#### Exercise details
Report how many lines in the records hold the string "cover"; give the number and nothing else.

#### Material for this exercise
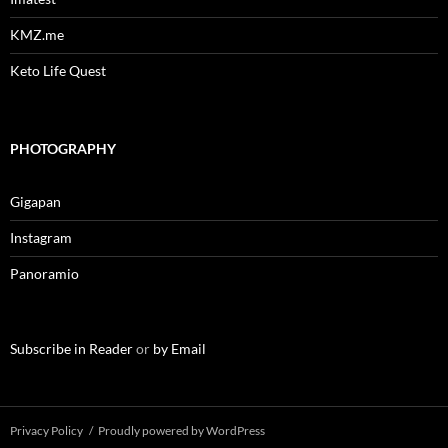
KMZ.me
Keto Life Quest
PHOTOGRAPHY
Gigapan
Instagram
Panoramio
Subscribe in Reader
or
by Email
Privacy Policy
Proudly powered by WordPress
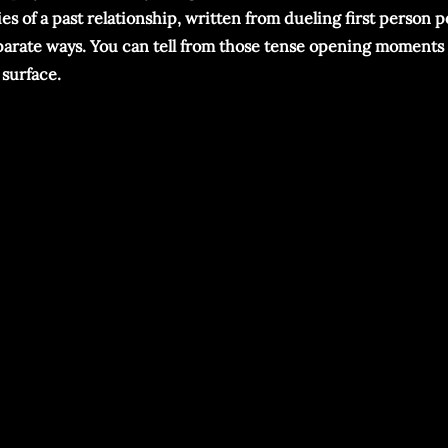
es of a past relationship, written from dueling first person 
separate ways. You can tell from those tense opening moments
 surface.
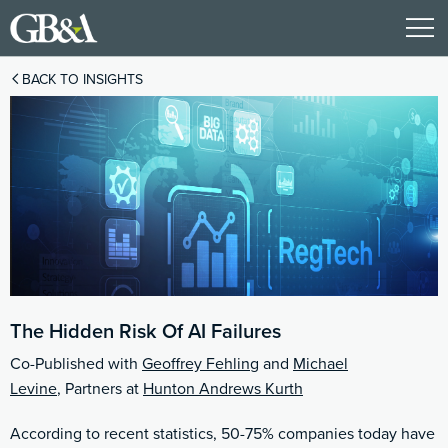
BACK TO INSIGHTS
The Hidden Risk Of AI Failures
Co-Published with
Geoffrey Fehling
and
Michael
Levine
, Partners at
Hunton Andrews Kurth
According to recent statistics, 50-75% companies today have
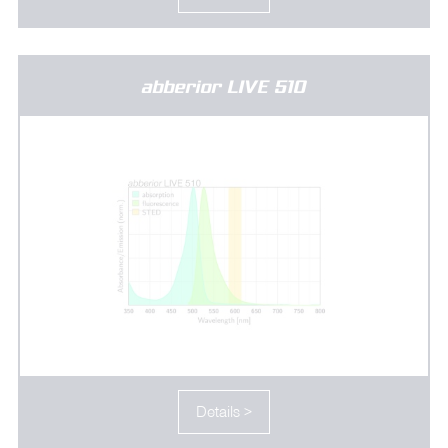
abberior LIVE 510
Details >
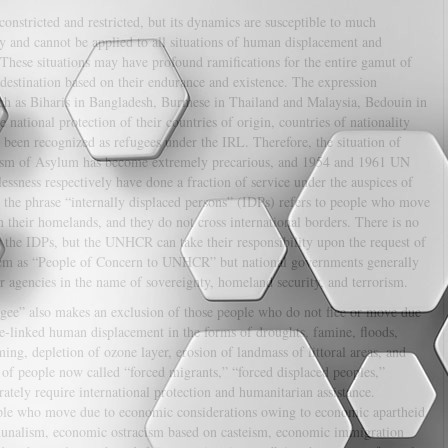
constricted and restricted, but its dynamics are susceptible to much
ry and cannot be applied to all situations of human displacement and
These situations may have profound ramifications for the entire gamut of
 destination based on their endurance and existence. The expression
such as Biharis in Bangladesh, Burmese in Thailand and Malaysia, Bedouin in
 national protection of their countries of origin, countries of nationality
t been recognized as refugees under the IRL. Therefore, the situation of
ionism of Asylum has become extremely precarious, and 1954 and 1961 UN
essness respectively have done a fraction of service under the auspices of
the phrase “internally displaced persons” (IDPs) refers to people who move
n their homelands, and they do not cross international borders. There is no
r the IDPs, but the UNHCR can take their responsibility upon the request of
em as “People of Concern to UNHCR” but national governments generally
 agencies in the name of sovereignty, homeland security, and terrorism.
fugee” also makes an exclusion of those people who do not flee or move due
ge-linked human displacement in the forms of droughts, famine, floods,
ng, depletion of ozone layer, erosion of landmass of littoral areas, and
ss of people now called “forced migrants,” “forced displaced peoples,”
ately require international protection and humanitarian assistance.
eople who move due to economic considerations owing to economic apartheid
unalism, economic ostracism based on casteism, economic immigration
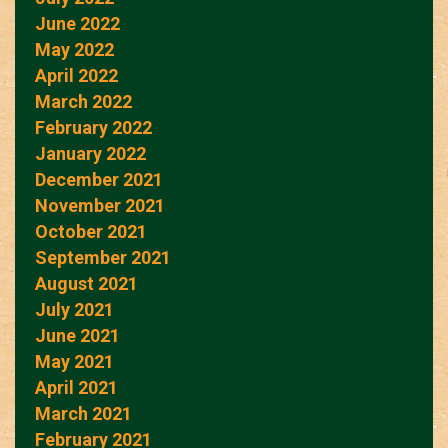
June 2022
May 2022
April 2022
March 2022
February 2022
January 2022
December 2021
November 2021
October 2021
September 2021
August 2021
July 2021
June 2021
May 2021
April 2021
March 2021
February 2021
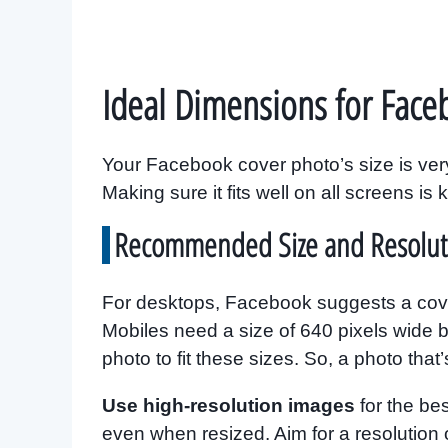
Ideal Dimensions for Face
Your Facebook cover photo’s size is very 
Making sure it fits well on all screens is 
Recommended Size and Resolut
For desktops, Facebook suggests a cover
Mobiles need a size of 640 pixels wide by
photo to fit these sizes. So, a photo that
Use high-resolution images
for the be
even when resized. Aim for a resolution o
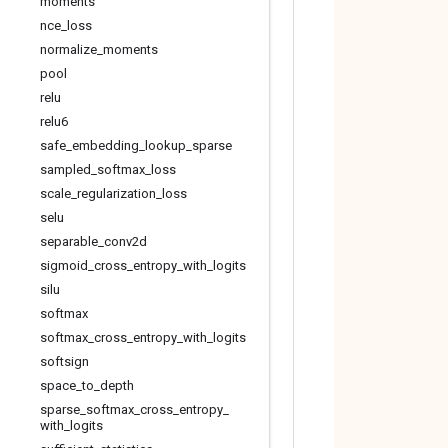
moments
nce
_
loss
normalize
_
moments
pool
relu
relu6
safe
_
embedding
_
lookup
_
sparse
sampled
_
softmax
_
loss
scale
_
regularization
_
loss
selu
separable
_
conv2d
sigmoid
_
cross
_
entropy
_
with
_
logits
silu
softmax
softmax
_
cross
_
entropy
_
with
_
logits
softsign
space
_
to
_
depth
sparse
_
softmax
_
cross
_
entropy
_
with
_
logits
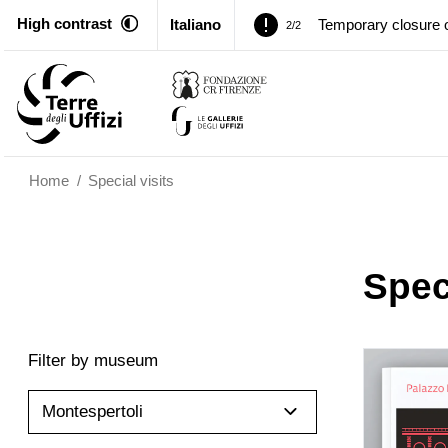
High contrast
Italiano
Temporary closure o
2/2
Pitti Palace. Tempor
1/2
Temporary closure o
2/2
Home
/
Special visits
Speci
Filter by museum
Montespertoli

#### Solved problem
2